I didn’t become a journalist to tweet. That platform didn’t exist when I started, back in the early 2000s. It would have seemed alien at the newspaper where we used a waxer and X-Acto knives to collage together the broadsheet pages before sending them off to the printer. I know this makes me sound positively geriatric. I’m honestly fine with that.
Of course, I’m grateful that Twitter has allowed my work to reach far beyond the corners of the Northwest where I live, and don’t deny that its megaphonic properties have helped me get new assignments from editors who’d never consider hiring a blue-haired journalist from Oregon. But the way Twitter spreads disinformation, and rewards half-assed work, or no work at all, or gives confounding weight to people who cosplay as journalists — I have lost all interest in participating in it. If it was a party, I would have left my beer and snuck out the door years ago.
I also didn’t become a journalist to talk about the labor economics of the crippled industry, even though I talk about that more than I’d like to.
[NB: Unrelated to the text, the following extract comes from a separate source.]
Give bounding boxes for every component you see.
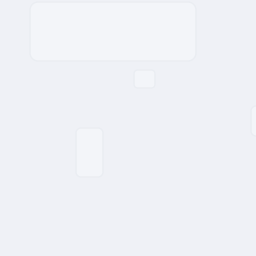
- button[interactable]: More: [251, 106, 256, 136]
I am required to be a business person in order to stay independent, but I don’t like this part of my reality. I wish news outlets treated freelancers better, but, as they say, you can wish in one hand and shit in the other and see which one fills up first. I don’t see that reality changing anytime soon.
It is very obvious to say, but I became a journalist to write. And quarantine has been a major hurdle for me in making the kinds of journalism I want to make. In this regard, I am not unique. Since March, I’ve been mostly at home, reporting very little out in the world, figuring out workarounds to the way I usually do the job. Like everyone, I’ve been trying to figure out how to do it safely, feeling stymied by all the obstacles and my overall lack of movement, feeling confused over what the place of a writes-too-long freelancer like myself is in today’s media climate. What’s my role? What’s my obligation?
As I’ve watched the leaves begin to turn outside my office window, I knew I had to make a choice on a story I’ve been working on for months: I could continue to report it out from the other end of a phone line, or I could go. Go now — knowing that COVID will only get worse, knowing that the places I need to go will soon be difficult to reach as the temperature plummets. So I went for it. Got in the car, drove for two days straight to get what I need to sustain my writing on this topic through what I imagine will be a very long winter.
For days before I left I was wracked with anxiety over this choice, and so much fear. Fear of people, fear of COVID, just general fear. So I set rules for myself. My conversations with people would have to stay restricted to the phone, but I need to see the place that is, like in many stories I do, just as much a character as any person involved. I needed to smell what the air is like in the morning. To see the way weather builds over the Grand Tetons, and feel how wind cuts like claws this time of year. I could feel the story building as I went to look for coffee one morning, only to find that no one here drinks it. Living out the rest of the day from behind a smokescreen of under-caffeination is evident in my notepad, like my knuckles couldn’t even hold a pen right without enough coffee.
Typically when I go on the road, I work from the time I wake up in the morning to the time I go to sleep, jamming days with driving, interviews, scene-gathering, unannounced stop-ins. I come home exhausted, usually, but remembering why I love what I do. I didn’t know what a reporting trip would look like without being able to do what I always do. This time, I’ve been living out of my car for the most part: a cooler packed in the back, a bag of groceries I’ll fish around in as I’m driving. I’ve rented houses to stay in, instead of spending the night with chatty bed and breakfast hosts or in local hotels. This adds to the feeling I’m all alone out here.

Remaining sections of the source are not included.